Она заставила меня снова скинуть мундир, магией подогнала штаны. Собственноручно обмотала мою талию кушаком и показала, как красиво расположить узел и концы пояса, отделанные бахромой.
— А теперь смотри снова, — велела Оливия.
Я заглянула в зеркало и ахнула. На меня смотрела красавица, зачем-то натянувшая мужскую одежду, — впрочем, эта одежда подчеркивала крутой изгиб бедра и стройные, даже длинные ноги — относительно роста, конечно. Тонкая талия, перетянутая кушаком, просторная рубаха одновременно и не обтягивает грудь, но и не скрывает ее.
Неужели это я?
— Вот видишь! — Оливия довольно улыбнулась. — А всего-то подогнали штаны и рубаху.
— Ты точно не на бытовом учишься? — поинтересовалась я, выразительно глядя на учебники на конторке. Та самая непонятная «пропедевтика» и еще куча всяких заумных названий.
И почему она сама не применяет к себе знания о том, как правильно одеваться? Впрочем, одежда Оливии, хоть и не бросалась в глаза яркими красками или дорогой отделкой, сидела на ней безупречно — по крайней мере, на мой взгляд.
— На целительском. И я не люблю наряжаться без повода, — ответила Оливия на незаданный вопрос. — Но таким вещам учат всех знатных девушек. И неважно, что большинству из нас никогда не придется собственноручно шить платья или готовить. Надевай жилет.
За жилетом последовал мундир, и, когда Оливия наконец закончила колдовать, я просто уставилась в зеркало, раскрыв рот.
— Ты волшебница! — От избытка эмоций я бросилась ее обнимать, остановившись в последний момент — вдруг сочтет за оскорбление?
Но Оливия тепло улыбнулась мне и сама раскрыла объятья.
— Я рада, что ты согласилась, — сказала она.
— А уж я-то как рада!
Потом мы подогнали мундир для «физухи» — из мешковатого он превратился в свободный, не подчеркивая фигуру, но и не превращая меня в кубик.
— А теперь суши волосы и — спать, — велела Оливия, убирая зеркало.
— Я не умею.
— Это просто.
Это в самом деле оказалось просто — пропустить между пальцами поток воздуха, одновременно прочесывая ими одну прядь за другой. Лучше бы наставник учил меня таким вещам, а не яичницу жарить. Впрочем, ему-то с лысиной подобные заклинания явно не нужны.
Убрав одежду в шкаф и оставшись в ночной сорочке, я достала подарки Родерика. Протянула синий кристалл Оливии.
— Это тебе. Купол тишины и темноты. Мне вставать на полтора часа раньше тебя.
— Спасибо. — Она оглядела кристалл. — Извини за бестактность.
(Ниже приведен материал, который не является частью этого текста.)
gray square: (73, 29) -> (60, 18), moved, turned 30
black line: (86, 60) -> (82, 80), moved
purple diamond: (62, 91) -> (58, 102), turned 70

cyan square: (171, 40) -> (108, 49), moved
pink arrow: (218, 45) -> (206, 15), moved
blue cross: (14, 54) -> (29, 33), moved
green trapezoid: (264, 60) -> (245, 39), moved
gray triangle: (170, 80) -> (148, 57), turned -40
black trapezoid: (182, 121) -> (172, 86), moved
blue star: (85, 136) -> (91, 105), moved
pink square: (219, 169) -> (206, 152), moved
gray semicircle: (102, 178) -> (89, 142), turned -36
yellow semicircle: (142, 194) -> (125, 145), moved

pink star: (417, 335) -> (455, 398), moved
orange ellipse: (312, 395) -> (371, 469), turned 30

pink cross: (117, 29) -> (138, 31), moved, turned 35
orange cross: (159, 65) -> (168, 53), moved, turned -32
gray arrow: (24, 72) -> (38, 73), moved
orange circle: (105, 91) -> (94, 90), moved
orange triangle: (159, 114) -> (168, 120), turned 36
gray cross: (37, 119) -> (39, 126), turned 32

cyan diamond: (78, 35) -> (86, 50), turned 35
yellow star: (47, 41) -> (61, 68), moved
Откуда он у тебя?
Значит, это все-таки недешевая вещь.
— Мне подарили.
Она поколебалась несколько мгновений, но все же сказала:
— Наверное, мое предупреждение запоздало, но, не компрометируя себя, барышня может принять от кавалера только цветы и конфеты. Ну, может быть, еще томик стихов… или согласиться на чай или кофе с десертом где-то в людном месте, само собой.
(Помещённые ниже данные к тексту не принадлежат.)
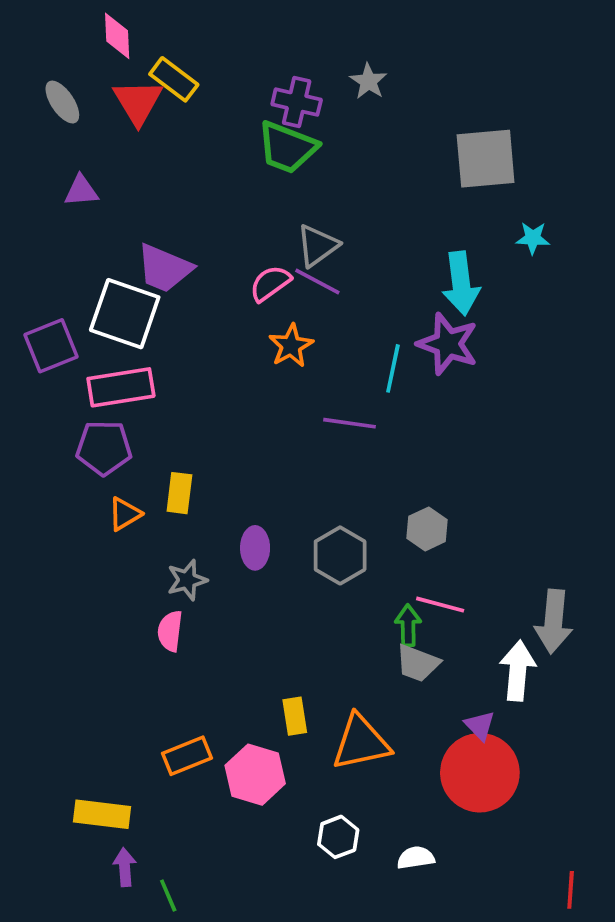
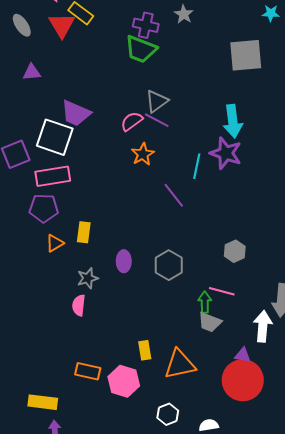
cyan star: (533, 238) -> (271, 13), moved
purple line: (350, 423) -> (174, 195), turned 44
gray hexagon: (427, 529) -> (235, 251), moved
purple triangle: (480, 725) -> (243, 355), turned -36
orange rectangle: (187, 756) -> (88, 371), turned 35

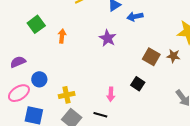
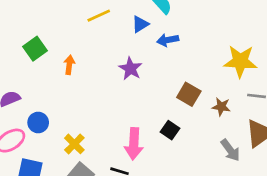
brown star: (173, 56) -> (221, 107), moved
pink arrow: (111, 94) -> (134, 144), size x1.6
yellow cross: (67, 95) -> (74, 144), turned -35

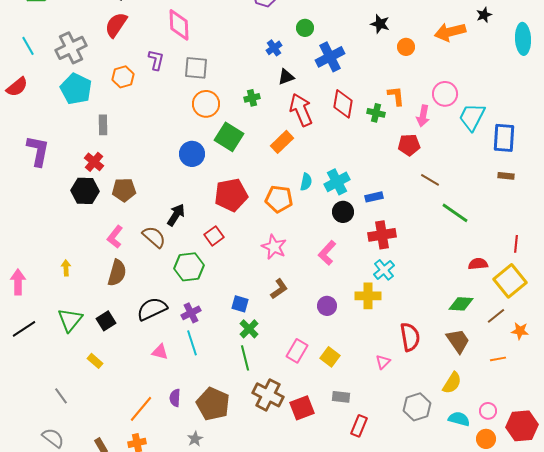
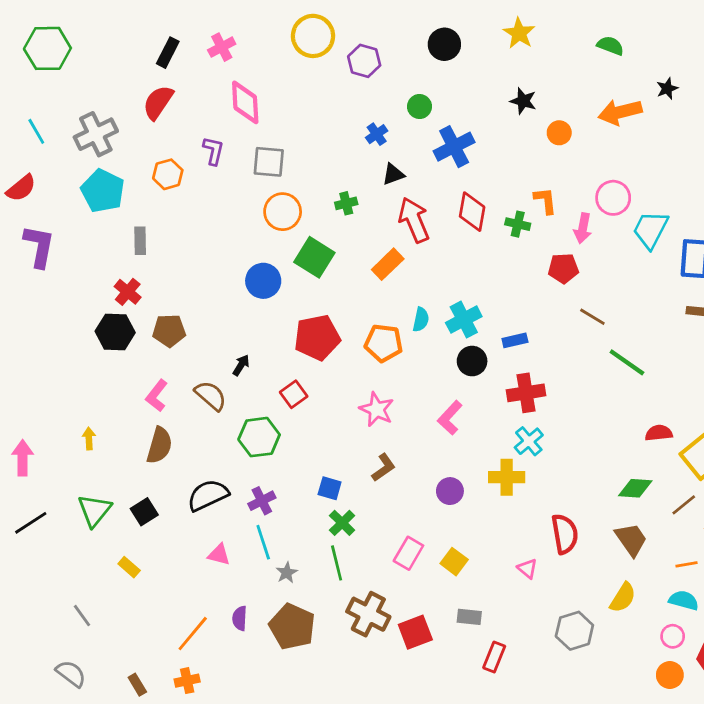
purple L-shape: (38, 151) -> (39, 246), moved
black arrow: (176, 215) -> (241, 365), size x0.7
pink triangle: (383, 362) -> (527, 568), turned -35
cyan semicircle: (459, 419) -> (684, 600), moved
gray star: (195, 439) -> (287, 573), moved

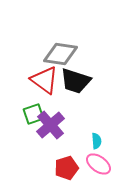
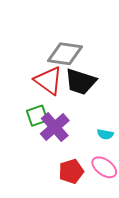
cyan semicircle: (96, 141) -> (105, 134), moved, turned 105

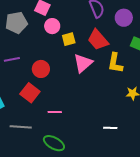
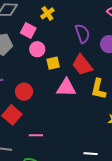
pink triangle: (83, 63) -> (66, 88), turned 40

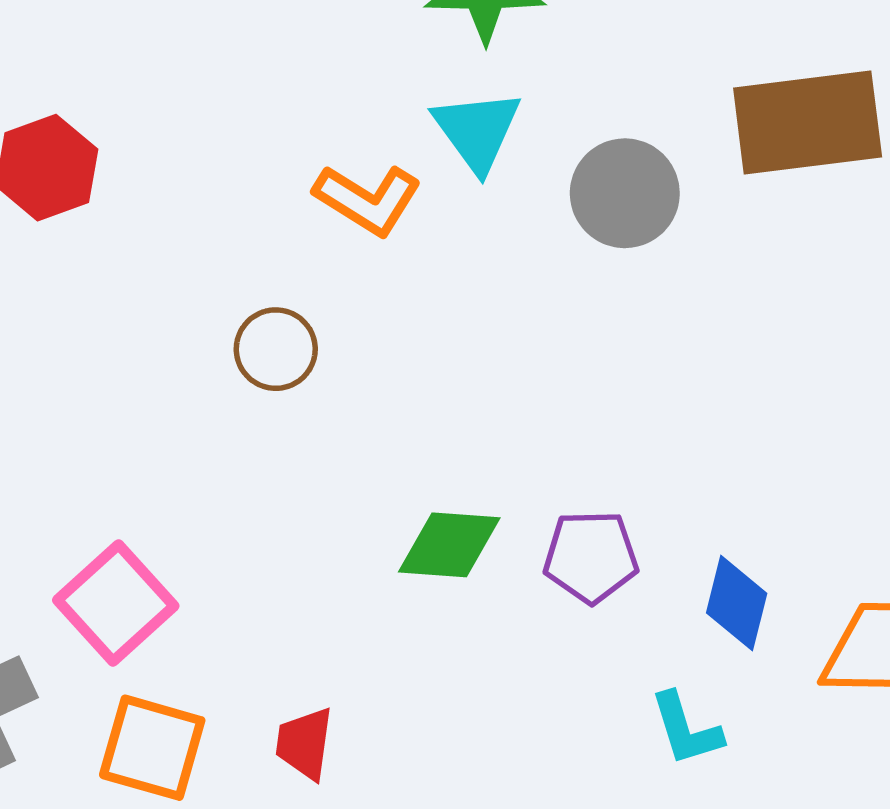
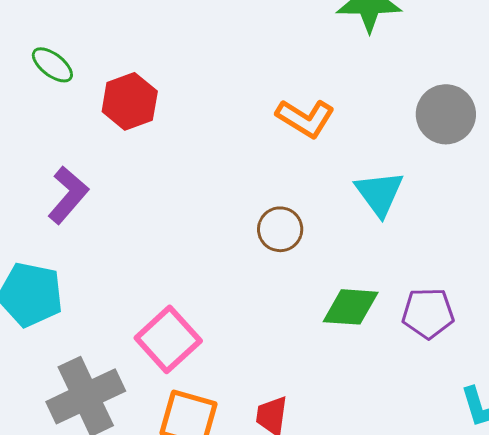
cyan triangle: (477, 131) -> (379, 193), moved
brown circle: (276, 349) -> (280, 229), moved

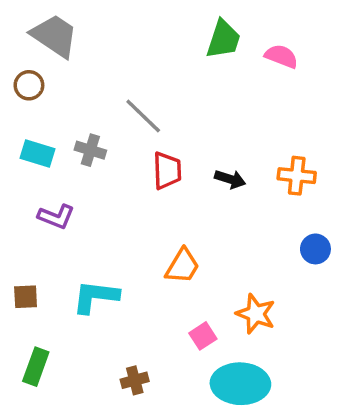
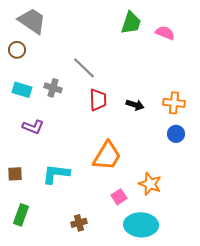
blue circle: (315, 249) -> (176, 134), moved
orange trapezoid: (182, 266) -> (107, 156), size x1.4

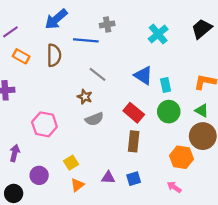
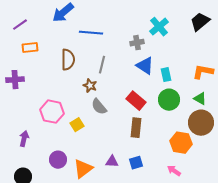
gray cross: (107, 24) -> (137, 43), moved
brown semicircle: (54, 55) -> (68, 60), moved
orange rectangle: (21, 56) -> (30, 48), turned -35
gray line: (98, 74) -> (102, 65), turned 66
gray semicircle: (94, 119) -> (99, 107), turned 72
yellow square: (71, 163) -> (77, 125), moved
purple circle: (39, 175) -> (58, 160), moved
orange triangle: (77, 185) -> (83, 169), size x1.5

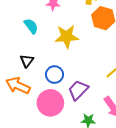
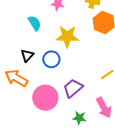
blue circle: (55, 75) -> (51, 59), moved

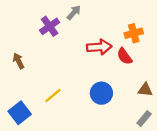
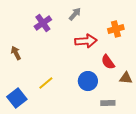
gray arrow: (74, 12) -> (75, 14), moved
red semicircle: (124, 56) -> (108, 62), moved
gray rectangle: (144, 119) -> (108, 103), moved, turned 48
— Почему ты решила, что это кавалер?
— Мне показалось, что у тебя нет подруг, кому были бы по средствам такие подарки.
— Ты права. Нет. И это действительно парень, но он не мой кавалер. Просто знакомый.
Оливия приподняла бровь, и я поторопилась продолжить:
— Он сказал… — называть имя Родерика не хотелось, как бы глупо это ни было. Все равно рано или поздно и он узнает, что мы соседки, и Оливия увидит его рядом со мной. — …что сделал эти артефакты сам и что это просто стекляшки, которые студенты скупают горстями для обучения. Думаешь, мне нужно вернуть подарок?
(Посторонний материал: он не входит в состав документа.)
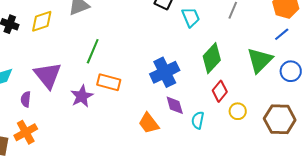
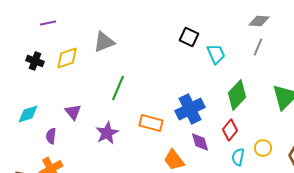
purple triangle: (48, 75) -> (73, 112), size x0.6
orange rectangle: (109, 82) -> (151, 123), moved
red diamond: (220, 91) -> (230, 130), moved
cyan semicircle: (198, 120) -> (238, 157), moved

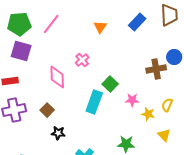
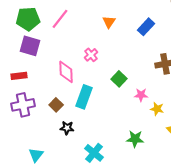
blue rectangle: (137, 22) -> (146, 27), moved
cyan rectangle: (94, 102) -> (84, 97), moved

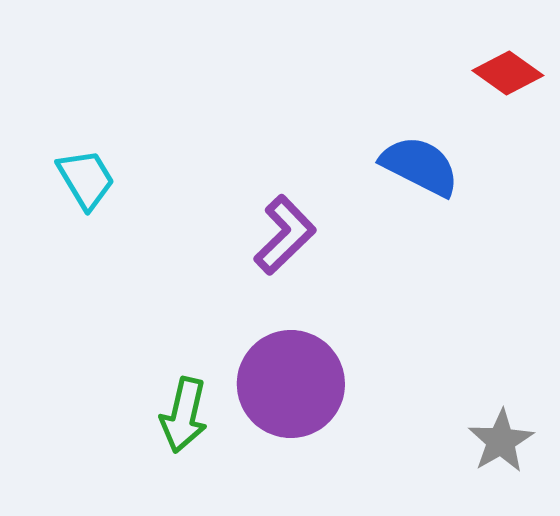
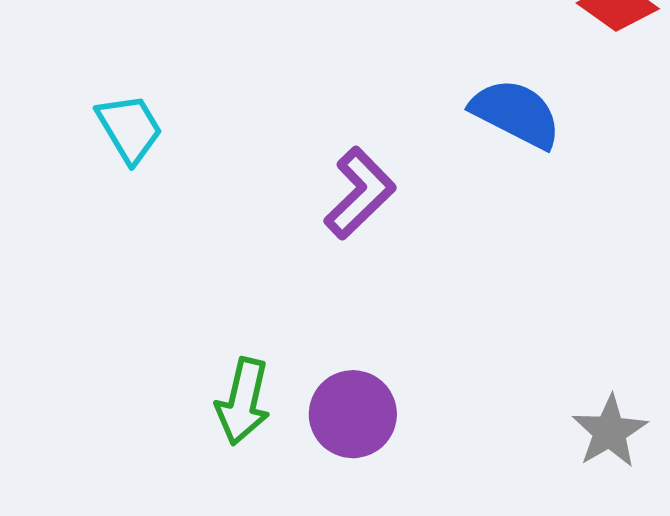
purple circle: (291, 384) -> (353, 414), moved, size x0.7

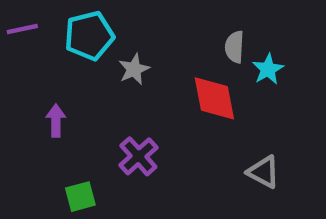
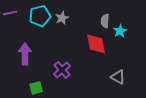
gray star: (134, 69) -> (62, 18), moved
purple arrow: (56, 121) -> (25, 54), size x1.5

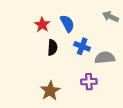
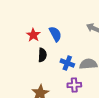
blue cross: (82, 46) -> (67, 63), moved

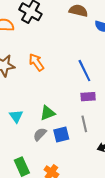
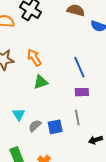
green triangle: (48, 113) -> (41, 82), moved
cyan triangle: (16, 116) -> (19, 114), moved

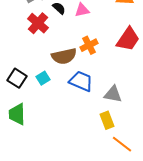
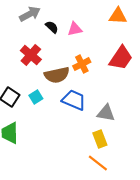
red cross: (38, 23) -> (31, 55), moved
orange line: (122, 144) -> (98, 163), moved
Определенно нужно вернуть, но при одной мысли об этом хотелось плакать, и вовсе не потому, что мне было жаль артефактов.
Оливия снова покрутила в руках кристалл.
— Если это правда, тогда другое дело. Хорошая работа. Но дареное не передаривают, значит, этот артефакт твой.
— Нет, это подарили мне для тебя. — Я смутилась. — В смысле тот, кто мне это подарил, просил передать это соседке, кто бы она ни была, чтобы я ей, то есть тебе, не мешала, разбудив ни свет ни заря.
— Спасибо, — повторила Оливия. — И передай спасибо дарителю. Познакомишь нас? Если это, конечно, не твоя сердечная тайна. И не тот, кто оставил тебе синяк на животе.
— Нет оба раза. Познакомлю.
Точнее, вы уже знакомы, но признаваться в том, что я слышала их разговор, не хотелось. Как и признаваться себе в том, что Оливии я проигрываю во всех отношениях.
Какая там «сердечная тайна» — нужно быть круглой дурой, чтобы влюбиться в звезду. Так, полюбоваться издалека… А Родерик приглядится ко мне поближе и сам сбежит. Я, конечно, в подол не сморкаюсь и не забываю умываться, но, если не врать самой себе, между мной и той нищенкой у ворот Летнего сада сходства куда больше, чем между мной и Оливией… да любой девушкой его круга.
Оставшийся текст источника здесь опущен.